La situación de Grecia también ha hecho más evidente la problemática fiscal en otros países europeos como Portugal y España. Sin embargo, el caso tiene una importancia que va mucho más allá de lo que implica el tamaño relativo de estas economías en el panorama global.

El deterioro que han sufrido las finanzas públicas de varios países es una amenaza real a la recuperación de la economía mundial.

El paquete de ayuda a Grecia no ha contribuido parcialmente a contener el nerviosismo en los mercados, pero las dudas sobre su capacidad de solvencia en el mediano aún persisten.

El plan de austeridad que Grecia ha de implementar proyecta una reducción gradual en el déficit fiscal de 8.1% en el 2010 a 4.9% al 2013. Esto implica que en el mejor de los casos Grecia deberá financiar un déficit acumulado por aproximadamente 50,000 millones de euros, además de refinanciar cerca de 70,000 millones de euros de vencimientos.

En un artículo de The New York Times, el economista Erik Nielsen, de Goldman Sachs, estima que las necesidades de financiamiento realmente ascenderán a más de 150,000 millones de euros.

En cualquiera de los dos casos, el paquete de 110,000 millones de euros parece insuficiente. La apuesta de la Unión Europea y el Fondo Monetario Internacional es que dicho paquete compre tiempo para que Grecia pueda recuperar la confianza de los inversionistas y logre refinanciar parte de sus necesidades en el mercado.

El deterioro de las finanzas públicas y el incremento en la deuda pública en casi todo el mundo desarrollado es algo que no va a cambiar de la noche a la mañana.

Muchos de estos países, notablemente EU y Gran Bretaña, están lejos de restringir su política fiscal debido a los riesgos que esto implicaría en términos de sofocar la recuperación económica.

Sin embargo, mientras existan estos marcados desequilibrios en las finanzas públicas, existe la amenaza de una nueva crisis de confianza en los mercados.

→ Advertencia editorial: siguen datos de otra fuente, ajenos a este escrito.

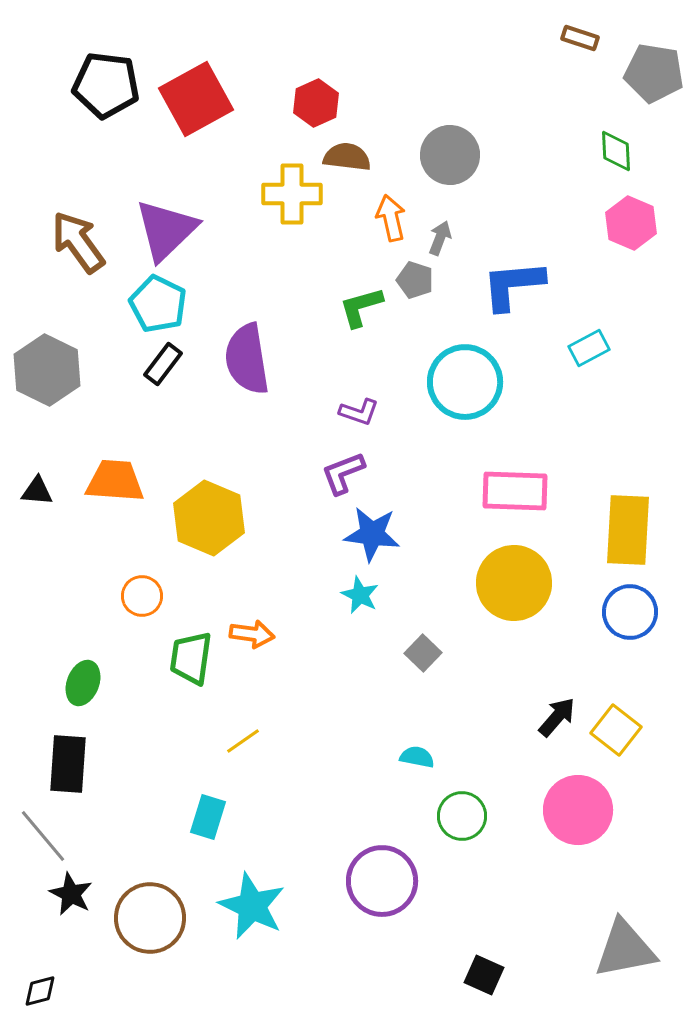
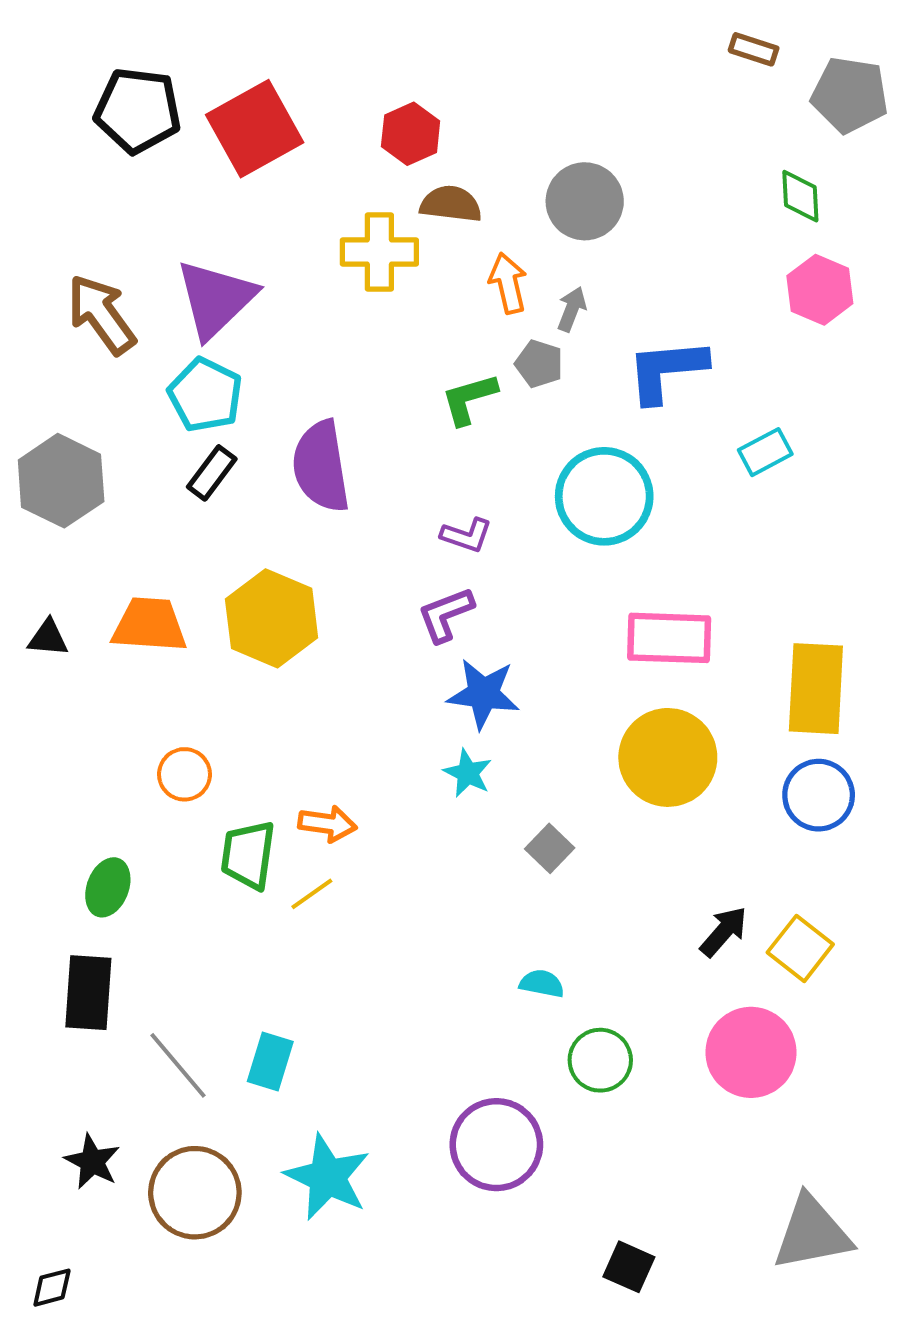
yellow hexagon: (209, 518) -> (272, 618), moved
yellow line: (243, 741) -> (312, 894), moved
gray line: (43, 836) -> (178, 1065), moved

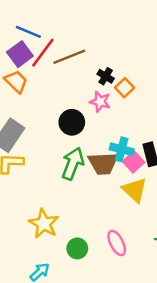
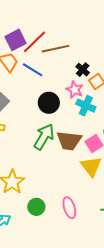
blue line: (28, 32) -> (33, 70), moved
cyan cross: (122, 149) -> (86, 106), moved

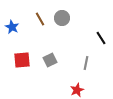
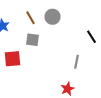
gray square: (50, 60) -> (32, 40), moved, turned 32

Tal vez el economista Nouriel Roubini ha logrado enmarcar esta amenaza de la manera más elocuente. Para Roubini, conocido por su atinada predicción de la crisis financiera del 2008-09, los inversionistas que han hecho posible el financiamiento del creciente déficit fiscal de EU a través de la compra de bonos del Tesoro, podrían dejar de comprarlos tal como lo han hecho aquellos que dejaron de comprar los bonos griegos.

Aunque la analogía de Roubini es muy simplista y excluye muchas razones por las cuales los bonos del Tesoro de EU siguen siendo demandados por los inversionistas a pesar del deterioro en la situación fiscal de ese país, sería un error no reconocer que la delicada situación fiscal de varios países desarrollados es la principal amenaza a la reactivación de la economía global.

Para evitar una crisis de proporciones mayores, será necesario que los países con situaciones fiscales más sanas estén dispuestos a rescatar a aquéllos cuya situación fiscal pudiera convertirse en un riesgo sistémico.

La preocupación de Roubini en el mediano plazo es similar a la de Warren Buffet, si los países no logran implementar medidas de austeridad para sanar sus finanzas públicas, podríamos ver una ola de incumplimientos o un fuerte repunte en la inflación conforme los gobiernos monetizan su deuda.

Los principales actores en la escena económica mundial enfrentan un complicado acto de equilibrio.

Retirar los estímulos fiscales para sanar sus finanzas públicas antes de tiempo podría truncar la recuperación económica que aún no es autosuficiente.

Sin embargo, el no tomar medidas de austeridad fiscal a tiempo podría provocar una nueva crisis de confianza (al estilo Grecia pero de mayores proporciones) y en el mediano plazo traer presiones inflacionarias.